How to Recycle Cooking Oil
We use cooking oil to prepare everything from Thanksgiving turkey to sauteed vegetables to salad dressing. But considering it poses havoc to drains and our sewage pipes, you want to avoid pouring it down the drain.
Cooking Oil Recycling Preparation
- Designate a container in your house for used cooking oil. Metal coffee cans or plastic butter containers work great, but make sure it’s labeled so no one accidentally drinks it. You don’t need to keep it refrigerated unless you want to reuse it.
- Keep filling the container with new oil each time you cook. Don’t worry about draining any fats or combining different types of oil, but try to remove any large pieces of meat or produce.
- Use our Recycling Locator to see if there is a recycling location for cooking oil in your area. They may only be available during the holiday season.
- If no option exists, call your local fire department to see if used oil is accepted.
- If recycling is not available in your community, seal your cooking oil container and dispose in the garbage.
Why Recycle Cooking Oil
- If you pour greasy oil down the drain, it will solidify and eventually block your pipes or cause damage to your city’s sanitation pipes
- Cooking oil can be refined into biofuel that burns clean in most diesel engines
- If you own/work at a restaurant or have access to a large amount of cooking oil, you can get paid by commercial oil recyclers for the product
Frequent Cooking Oil Recycling Questions
There are a handful of curbside programs in the U.S. that accept cooking oil at the curb, but you’ll have to call for a special collection. If your community accepts used cooking oil, make sure you are putting it in an approved container.
If your community doesn’t accept oil at the curb, there’s likely a drop-off spot or special collection set up between Thanksgiving and New Year’s to accommodate the extra cooking during the holidays.
A simple internet or phone book search for cooking oil buyers will find you local companies that will collect and pay for used cooking oil. These companies only buy in bulk, though, so unless you work at a commercial kitchen, you likely will not qualify.
The cooking oil recycling process depends on where the oil is sent. If it goes to a processor, the anaerobic digestion process will break down the oil and any other organic ingredients without oxygen into a gas that can be used as alternative energy.
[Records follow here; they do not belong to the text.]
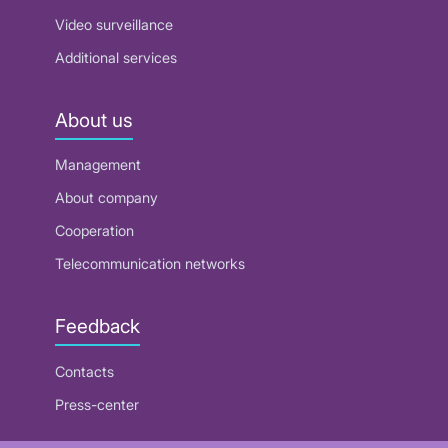
Video surveillance
Additional services
About us
Management
About company
Cooperation
Telecommunication networks
Feedback
Contacts
Press-center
If it’s sent to a biodiesel plant, it is filtered and processed into fuel that can be burned in most diesel engines, like trucks.
Yes, as well as butter. You also don’t need to worry about using separate containers for each type of oil.
No, but pouring it down the drain could cost you some money in pipe repairs. In a recent study of nearly 36,000 sewer overflows in the U.S., 47 percent were caused by fat and oil clogs. You probably don’t want to pay for a plumber on Thanksgiving.
As a rule of thumb, you want to keep non-organic material out of your compost pile. So, if you are using oil to cook pasta and vegetables, you could take the chance. Any fats and animal products are not going to break down at the temperature you generate in a home pile. Most curbside compost programs will ask that you exclude cooking oil.
In this case, we’re talking about deep frying where you could use up to 5 gallons of oil per meal. While you can reuse oil one or two times, you’ll want to make sure to drain any extra products in the oil, refrigerate it in a container, refrain from mixing different types of oil and check that the oil doesn’t look cloudy or foamy when you’re ready to reuse.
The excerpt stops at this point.